__Data__:

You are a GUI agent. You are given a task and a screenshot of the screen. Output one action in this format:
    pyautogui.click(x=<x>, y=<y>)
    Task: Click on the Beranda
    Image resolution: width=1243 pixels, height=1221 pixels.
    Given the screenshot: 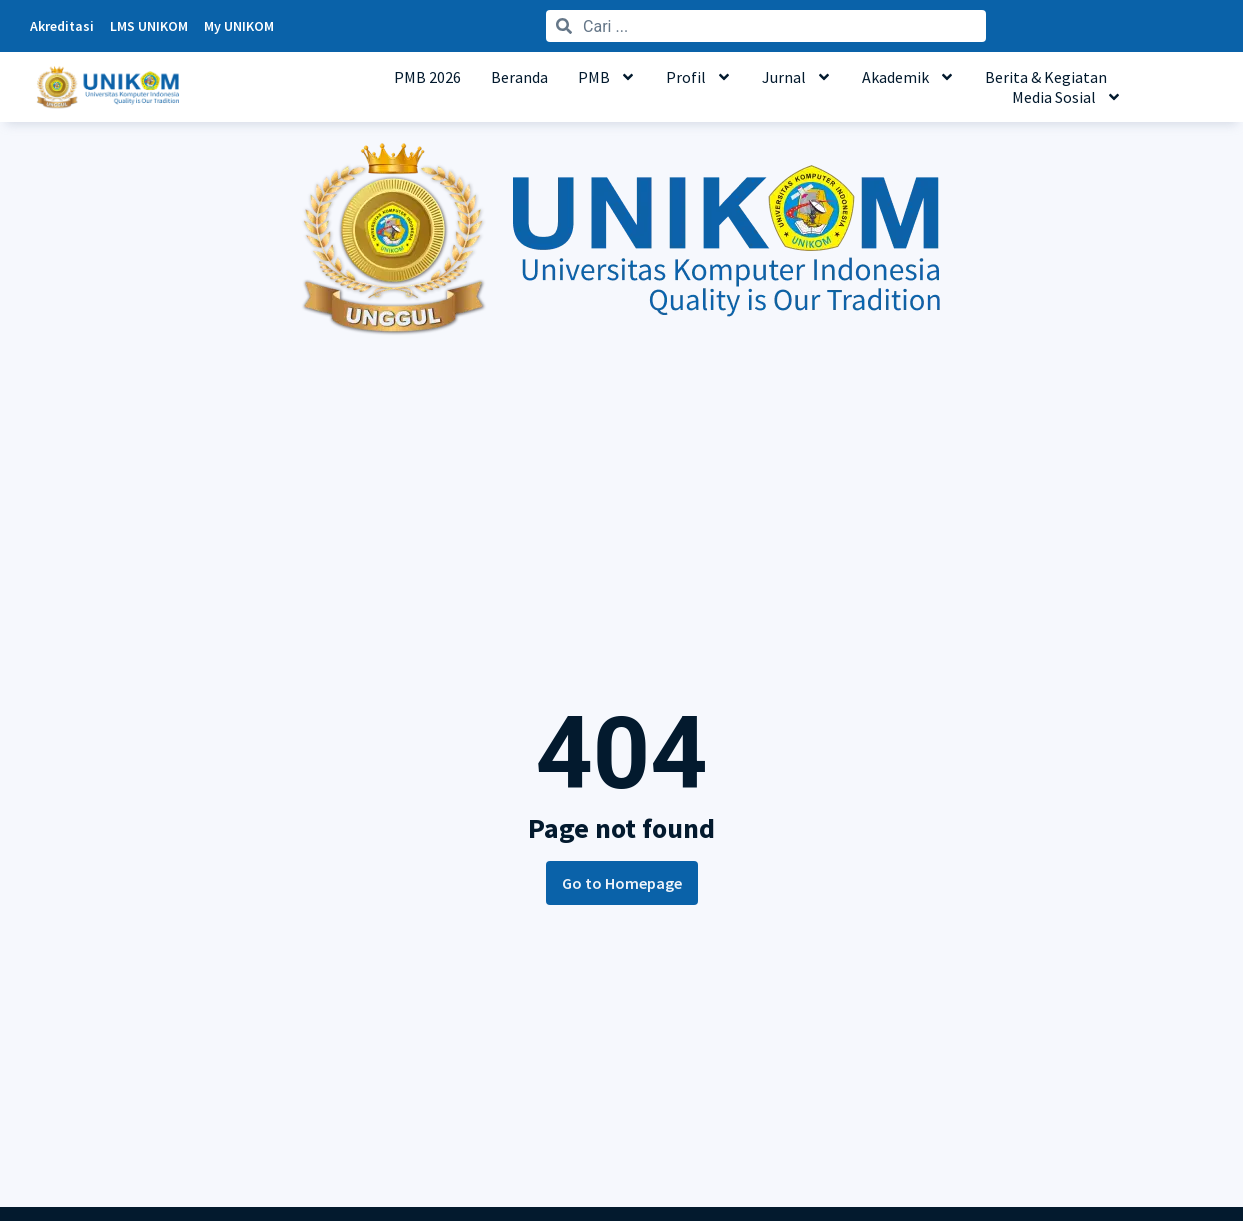 What is the action you would take?
    pyautogui.click(x=519, y=77)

__Goal of the exercise__: Exactly as they appear, retype the lines from the start of the records through the line containing "Image resolution: width=1243".

__Final answer__:
You are a GUI agent. You are given a task and a screenshot of the screen. Output one action in this format:
    pyautogui.click(x=<x>, y=<y>)
    Task: Click on the Beranda
    Image resolution: width=1243 pixels, height=1221 pixels.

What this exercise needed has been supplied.